Bir Not Daha: Keresteci Fazıl Sokak’a sapın ve buradaki köfte kokularını takip edin. Küçük bir büfenin önündeki kalabalığı ve ofislerinden çıkıp takım elbiseleriyle burada köfte yiyen çalışanları gördüğünüzde doğru adreste olduğunuzu anlayacaksınız.

Son Bir Not Daha: Keresteci Fazıl Sokak ve Arap Cami Çıkmazı civarında, elinde seyyar camekan tezgâhı ve sepetiyle 40 yıldır gezen Sinoplu Mustafa Amca’yı bulun. Bu amcanın, soğan eşliğinde sattığı küp ciğerler, Karaköy’de çalışanların favori sokak lezzeti.

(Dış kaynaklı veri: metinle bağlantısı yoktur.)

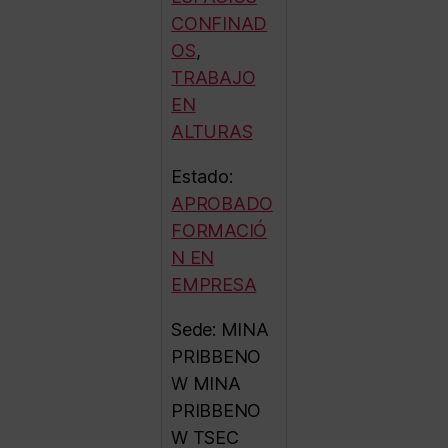
CONFINAD
OS
,
TRABAJO
EN
ALTURAS
Estado:
APROBADO
FORMACIÓ
N EN
EMPRESA
Sede: MINA
PRIBBENO
W MINA
PRIBBENO
W TSEC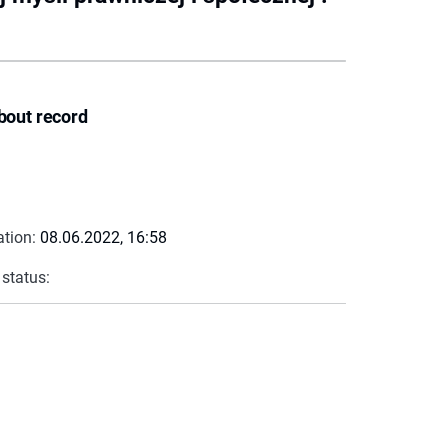
bout record
ation:
08.06.2022, 16:58
 status: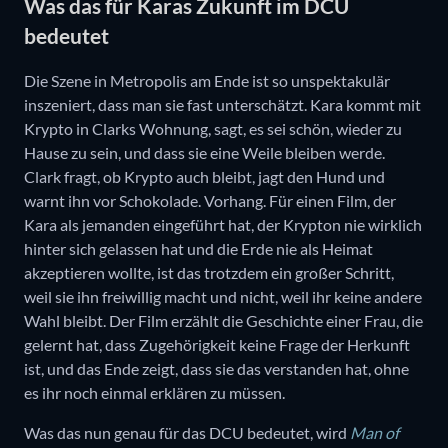
Was das für Karas Zukunft im DCU
bedeutet
Die Szene in Metropolis am Ende ist so unspektakulär
inszeniert, dass man sie fast unterschätzt. Kara kommt mit
Krypto in Clarks Wohnung, sagt, es sei schön, wieder zu
Hause zu sein, und dass sie eine Weile bleiben werde.
Clark fragt, ob Krypto auch bleibt, jagt den Hund und
warnt ihn vor Schokolade. Vorhang. Für einen Film, der
Kara als jemanden eingeführt hat, der Krypton nie wirklich
hinter sich gelassen hat und die Erde nie als Heimat
akzeptieren wollte, ist das trotzdem ein großer Schritt,
weil sie ihn freiwillig macht und nicht, weil ihr keine andere
Wahl bleibt. Der Film erzählt die Geschichte einer Frau, die
gelernt hat, dass Zugehörigkeit keine Frage der Herkunft
ist, und das Ende zeigt, dass sie das verstanden hat, ohne
es ihr noch einmal erklären zu müssen.
Was das nun genau für das DCU bedeutet, wird
Man of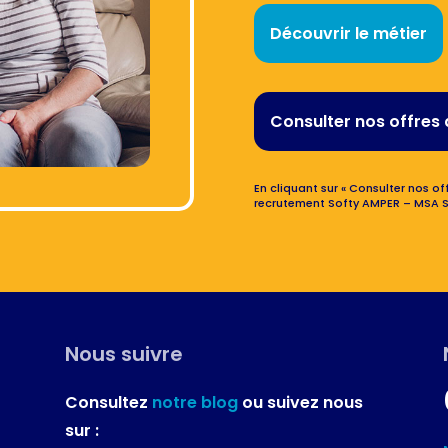
Découvrir le métier
Consulter nos offres 
En cliquant sur « Consulter nos off
recrutement Softy AMPER – MSA S
Nous suivre
Consultez
notre blog
ou suivez nous
sur :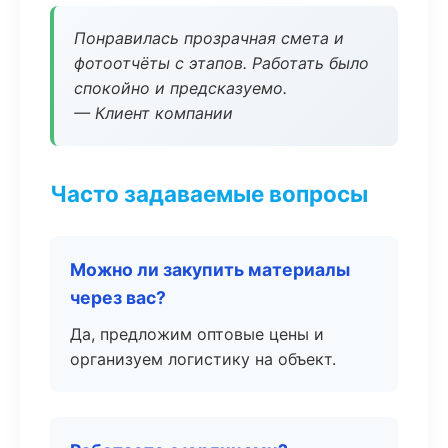
Понравилась прозрачная смета и
фотоотчёты с этапов. Работать было
спокойно и предсказуемо.
— Клиент компании
Часто задаваемые вопросы
Можно ли закупить материалы
через вас?
Да, предложим оптовые цены и
организуем логистику на объект.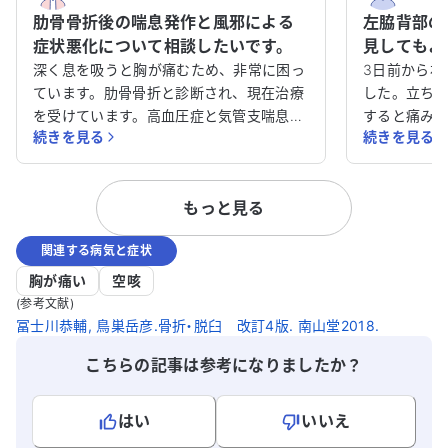
肋骨骨折後の喘息発作と風邪による
左脇背部の
症状悪化について相談したいです。
見してもよ
深く息を吸うと胸が痛むため、非常に困っ
3日前から右
ています。肋骨骨折と診断され、現在治療
した。立ち
を受けています。高血圧症と気管支喘息の
すると痛み
続きを見る
続きを見る
治療も行っており、アレルギーはありませ
痛くなって
ん。 40日目に痛みがなくなったためゴル
せるほど限
フに行きましたが、5日前から風邪気味で
科でエコー
もっと見る
喘息の軽い発作が起こりました。そのた
は見つかり
め、医師の指示でCT検査を受け、肺に軽
の受診予定
関連する病気と症状
い炎症が見つかり、点滴治療を受けまし
方されていま
た。翌日もゴルフをしましたが、喘息の咳
も異常はあ
胸が痛い
空咳
が骨折に影響し、痛みがひどくなり安静に
神科にも通
(参考文献)
しています。骨折部分の皮膚に500円玉ほ
ストレスが
冨士川恭輔, 鳥巣岳彦.骨折・脱臼 改訂4版. 南山堂2018.
どの斑点状の黒い出血痕があります。体温
まで待って
こちらの記事は参考になりましたか？
は36.1〜37.0度です。 現在、風邪の処置薬
や喘息の常用薬を服用しています。症状が
改善しないことや悪化していることが心配
はい
いいえ
です。どのように対処すれば良いか、アド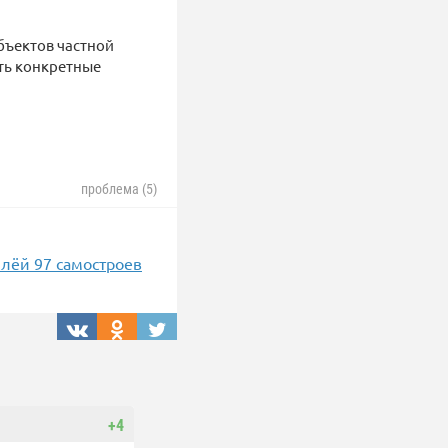
объектов частной
ить конкретные
проблема (5)
лёй 97 самостроев
+4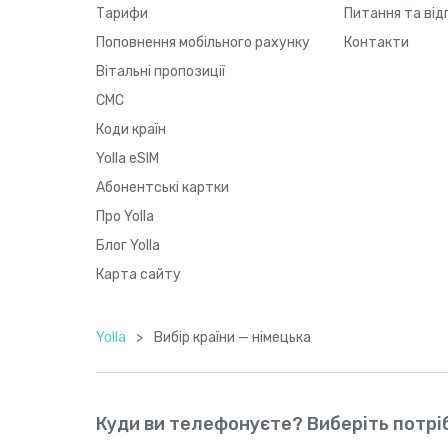
Тарифи
Питання та від
Поповнення мобільного рахунку
Контакти
Вітальні пропозиції
СМС
Коди країн
Yolla eSIM
Абонентські картки
Про Yolla
Блог Yolla
Карта сайту
Yolla
>
Вибір країни — німецька
Куди ви телефонуєте? Виберіть потріб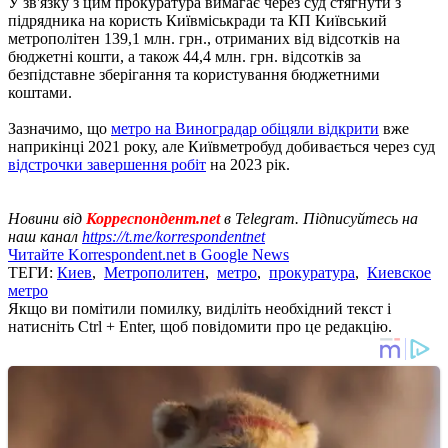
У зв'язку з цим прокуратура вимагає через суд стягнути з
підрядника на користь Київміськради та КП Київський
метрополітен 139,1 млн. грн., отриманих від відсотків на
бюджетні кошти, а також 44,4 млн. грн. відсотків за
безпідставне зберігання та користування бюджетними
коштами.
Зазначимо, що
метро на Виноградар обіцяли відкрити
вже
наприкінці 2021 року, але Київметробуд добивається через суд
відстрочки завершення робіт
на 2023 рік.
Новини від
Корреспондент.net
в Telegram. Підписуйтесь на
наш канал
https://t.me/korrespondentnet
Читайте Korrespondent.net в Google News
ТЕГИ:
Киев
,
Метрополитен
,
метро
,
прокуратура
,
Киевское
метро
Якщо ви помітили помилку, виділіть необхідний текст і
натисніть Ctrl + Enter, щоб повідомити про це редакцію.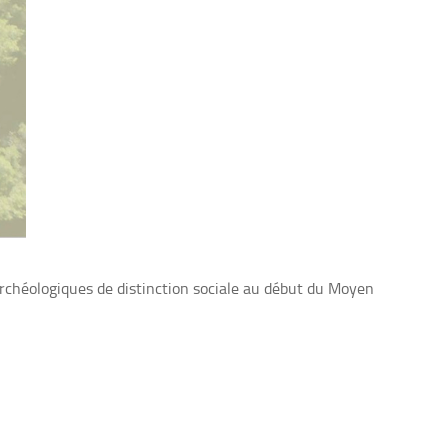
archéologiques de distinction sociale au début du Moyen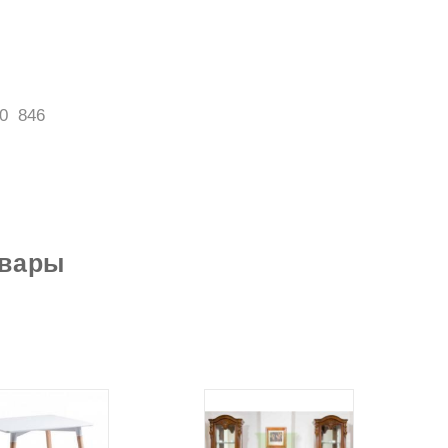
0
846
овары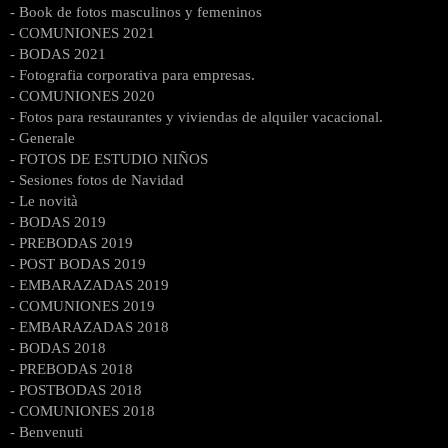
- Book de fotos masculinos y femeninos
- COMUNIONES 2021
- BODAS 2021
- Fotografia corporativa para empresas.
- COMUNIONES 2020
- Fotos para restaurantes y viviendas de alquiler vacacional.
- Generale
- FOTOS DE ESTUDIO NIÑOS
- Sesiones fotos de Navidad
- Le novità
- BODAS 2019
- PREBODAS 2019
- POST BODAS 2019
- EMBARAZADAS 2019
- COMUNIONES 2019
- EMBARAZADAS 2018
- BODAS 2018
- PREBODAS 2018
- POSTBODAS 2018
- COMUNIONES 2018
- Benvenuti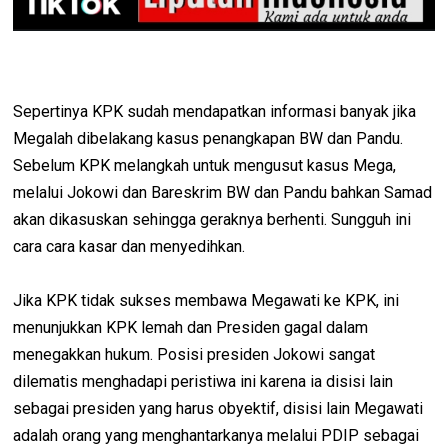
Sepertinya KPK sudah mendapatkan informasi banyak jika
Megalah dibelakang kasus penangkapan BW dan Pandu.
Sebelum KPK melangkah untuk mengusut kasus Mega,
melalui Jokowi dan Bareskrim BW dan Pandu bahkan Samad
akan dikasuskan sehingga geraknya berhenti. Sungguh ini
cara cara kasar dan menyedihkan.
Jika KPK tidak sukses membawa Megawati ke KPK, ini
menunjukkan KPK lemah dan Presiden gagal dalam
menegakkan hukum. Posisi presiden Jokowi sangat
dilematis menghadapi peristiwa ini karena ia disisi lain
sebagai presiden yang harus obyektif, disisi lain Megawati
adalah orang yang menghantarkanya melalui PDIP sebagai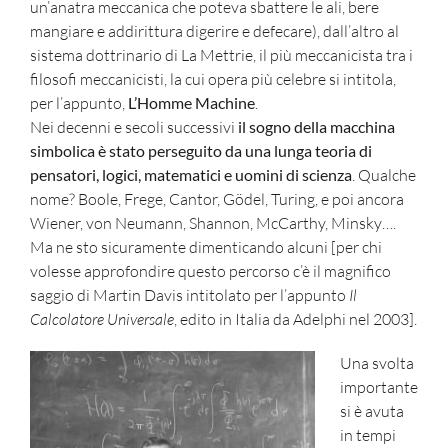
un’anatra meccanica che poteva sbattere le ali, bere
mangiare e addirittura digerire e defecare), dall’altro al
sistema dottrinario di La Mettrie, il più meccanicista tra i
filosofi meccanicisti, la cui opera più celebre si intitola,
per l’appunto,
L’
H
omme Machine
.
Nei decenni e secoli successivi
il sogno della macchina
simbolica è stato perseguito da una lunga teoria di
pensatori, logici, matematici e uomini di scienza
. Qualche
nome? Boole, Frege, Cantor, Gödel, Turing, e poi ancora
Wiener, von Neumann, Shannon, McCarthy, Minsky….
Ma ne sto sicuramente dimenticando alcuni [per chi
volesse approfondire questo percorso c’è il magnifico
saggio di Martin Davis intitolato per l’appunto
Il
Calcolatore Universale
, edito in Italia da Adelphi nel 2003].
Una svolta
importante
si è avuta
in tempi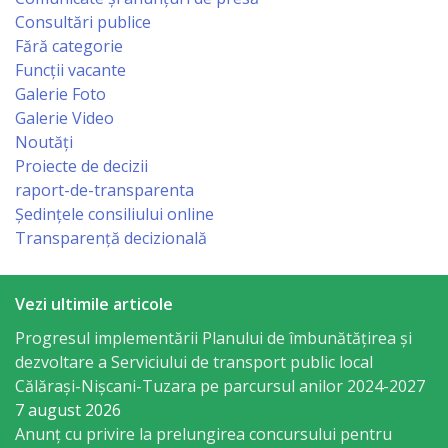
Economist
Consultări publice
Fără categorie
Primar
Funcții vacante
Galerie Foto
Galerie Video
Viceprimarii
Noutăți
Proiecte de decizii
Specialist
raport-de-transparenta
Relații
Ședințele consiliului online
Transparență decizională
cu
Publicul,
Vezi ultimile articole
Operator
Progresul implementării Planului de îmbunătățirea și
CISC
dezvoltare a Serviciului de transport public local
Călărași-Nișcani-Tuzara pe parcursul anilor 2024-2027
Organigrama
7 august 2026
Anunț cu privire la prelungirea concursului pentru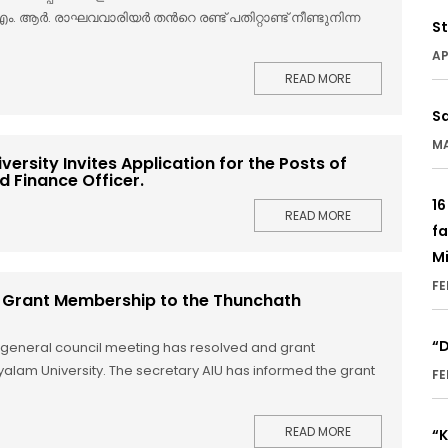
്‍. രാഘവവാരിയര്‍ തന്‍റെ രണ്ട് പതിറ്റാണ്ട് നീണ്ടുനിന്ന
S
AP
READ MORE
S
MA
rsity Invites Application for the Posts of
d Finance Officer.
16
READ MORE
fa
Mi
FE
U) Grant Membership to the Thunchath
“D
9th general council meeting has resolved and grant
am University. The secretary AIU has informed the grant
FE
READ MORE
“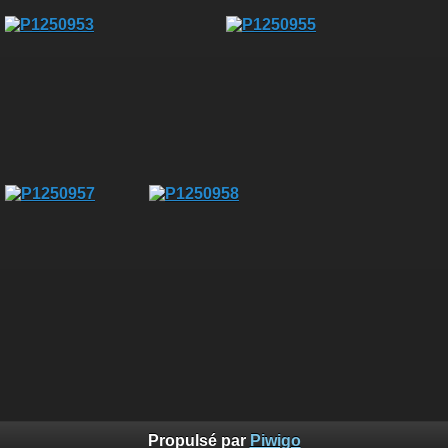
Propulsé par
Piwigo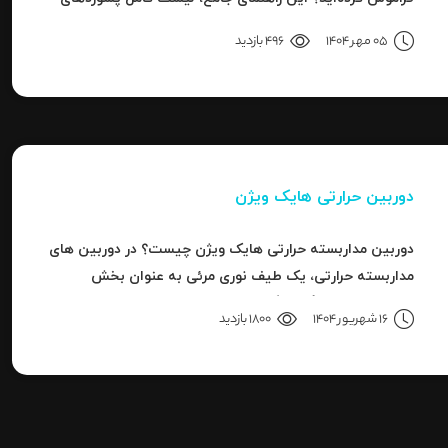
پیش‌فرض، روش ریست کردن به حالت کارخانه و حل خطای
05 مهر 1404
496 بازدید
"Invalid Password" را آموزش می‌دهد.
دوربین حرارتی هایک ویژن
دوربین مداربسته حرارتی هایک ویژن چیست؟ در دوربین های
مداربسته حرارتی، یک طیف نوری مرئی به عنوان بخش
کوچکی از باند بزرگ سیگنال های قابل ردیاب یا امواج این سری
16 شهریور 1404
1800 بازدید
دوربین هاست.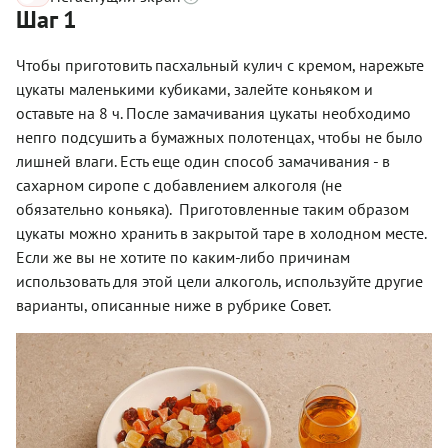
Шаг 1
Чтобы приготовить пасхальный кулич с кремом, нарежьте
цукаты маленькими кубиками, залейте коньяком и
оставьте на 8 ч. После замачивания цукаты необходимо
непго подсушить а бумажных полотенцах, чтобы не было
лишней влаги. Есть еще один способ замачивания - в
сахарном сиропе с добавлением алкоголя (не
обязательно коньяка). Приготовленные таким образом
цукаты можно хранить в закрытой таре в холодном месте.
Если же вы не хотите по каким-либо причинам
использовать для этой цели алкоголь, используйте другие
варианты, описанные ниже в рубрике Совет.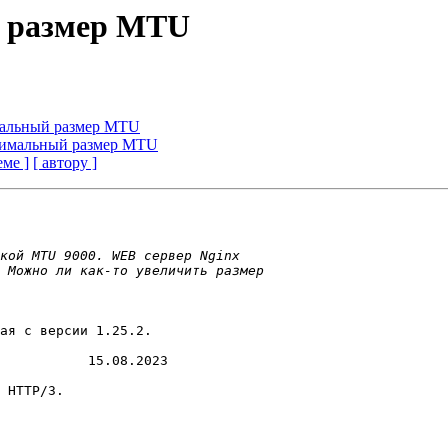
й размер MTU
мальный размер MTU
ксимальный размер MTU
еме ]
[ автору ]
ая с версии 1.25.2.

           15.08.2023
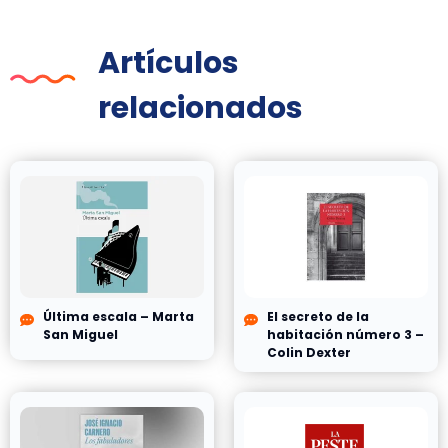
Artículos
relacionados
Última escala – Marta
El secreto de la
San Miguel
habitación número 3 –
Colin Dexter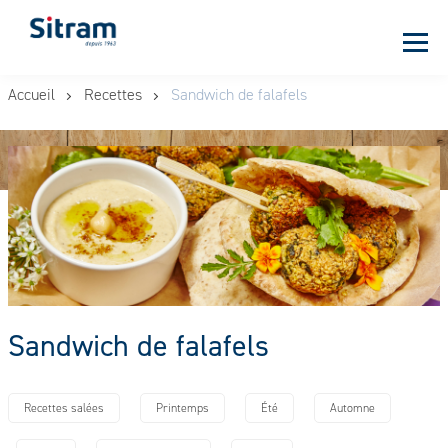
Panneau de gestion des cookies
Aller
Accueil
Recettes
Sandwich de falafels
au
contenu
principal
Sandwich de falafels
Recettes salées
Printemps
Été
Automne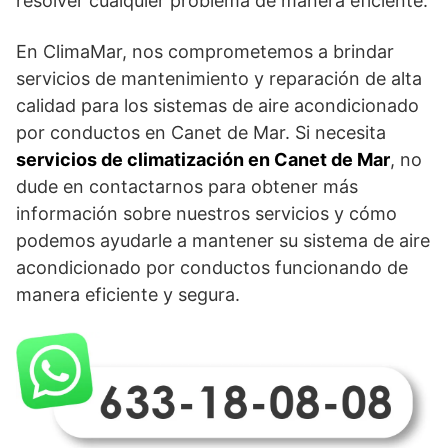
resolver cualquier problema de manera eficiente.
En ClimaMar, nos comprometemos a brindar
servicios de mantenimiento y reparación de alta
calidad para los sistemas de aire acondicionado
por conductos en Canet de Mar. Si necesita
servicios de climatización en Canet de Mar
, no
dude en contactarnos para obtener más
información sobre nuestros servicios y cómo
podemos ayudarle a mantener su sistema de aire
acondicionado por conductos funcionando de
manera eficiente y segura.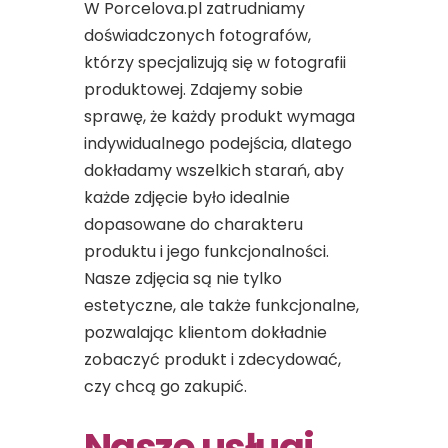
W Porcelova.pl zatrudniamy
doświadczonych fotografów,
którzy specjalizują się w fotografii
produktowej. Zdajemy sobie
sprawę, że każdy produkt wymaga
indywidualnego podejścia, dlatego
dokładamy wszelkich starań, aby
każde zdjęcie było idealnie
dopasowane do charakteru
produktu i jego funkcjonalności.
Nasze zdjęcia są nie tylko
estetyczne, ale także funkcjonalne,
pozwalając klientom dokładnie
zobaczyć produkt i zdecydować,
czy chcą go zakupić.
Nasze usługi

Karaköy Lokantası – Karaköy’ün vazgeçilmez klasiklerinden biri de Karaköy Lokantası. Aklıma ne zaman bu lokanta gelse, eski yerindeki mavi çinileri ve ferforje merdivenleri hatırlardım eskiden. Restoran başka bir yere taşınsa da bahçesinde mezelerle donatılmış bir masada akşamüstü keyfi yapmak halen çok güzel.

10-77
Karabatak| Fotoğraf: Deniz Yılmaz Akman

Karabatak – Karaköy’ün Kemankeş Caddesi çevresinde büyük bir dönüşüm olmaya başlamadan evvel, açılan ilk kafelerinden biriydi Karabatak. O günden bu yana değişmeyen yüzü, kahveleri ve lezzetleriyle Karaköy’ün en sevilen eski sakinlerinden biri olma özelliğini koruyor.

Eyüp Sabri Tuncer – 1923’te kurulan, eski kolonya markalarından biri olan Eyüp Sabri Tuncer, Karaköy’deki Kemankeş Caddesi’ne açılmış mağazasında rengarenk ambalajları ve farklı aromalı kokularıyla turistleri selamlıyor.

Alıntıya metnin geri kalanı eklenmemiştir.